— About this exercise —
Please repeat the listing below exactly, but do not include its pictures.

— Exercise materials —
┄┄┄┄┄┄

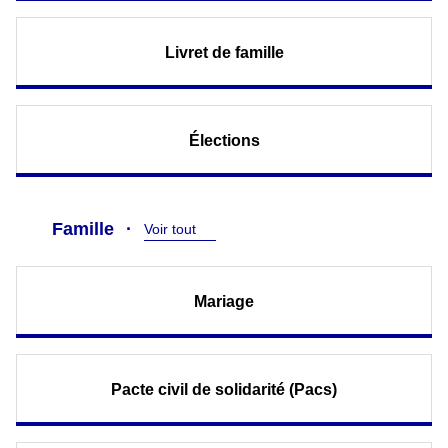
Livret de famille
Élections
Famille
Voir tout
Mariage
Pacte civil de solidarité (Pacs)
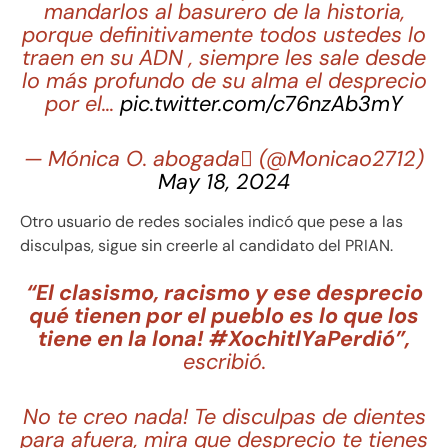
mandarlos al basurero de la historia,
porque definitivamente todos ustedes lo
traen en su ADN , siempre les sale desde
lo más profundo de su alma el desprecio
por el…
pic.twitter.com/c76nzAb3mY
— Mónica O. abogada (@Monicao2712)
May 18, 2024
Otro usuario de redes sociales indicó que pese a las
disculpas, sigue sin creerle al candidato del PRIAN.
“El clasismo, racismo y ese desprecio
qué tienen por el pueblo es lo que los
tiene en la lona! #XochitlYaPerdió”,
escribió.
No te creo nada! Te disculpas de dientes
para afuera, mira que desprecio te tienes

┄┄┄┄┄┄

— Result for this task —
Livret de famille
Élections
Famille
Voir tout
Mariage
Pacte civil de solidarité (Pacs)
mandarlos al basurero de la historia,
porque definitivamente todos ustedes lo
traen en su ADN , siempre les sale desde
lo más profundo de su alma el desprecio
por el…
pic.twitter.com/c76nzAb3mY
— Mónica O. abogada (@Monicao2712)
May 18, 2024
Otro usuario de redes sociales indicó que pese a las
disculpas, sigue sin creerle al candidato del PRIAN.
“El clasismo, racismo y ese desprecio
qué tienen por el pueblo es lo que los
tiene en la lona! #XochitlYaPerdió”,
escribió.
No te creo nada! Te disculpas de dientes
para afuera, mira que desprecio te tienes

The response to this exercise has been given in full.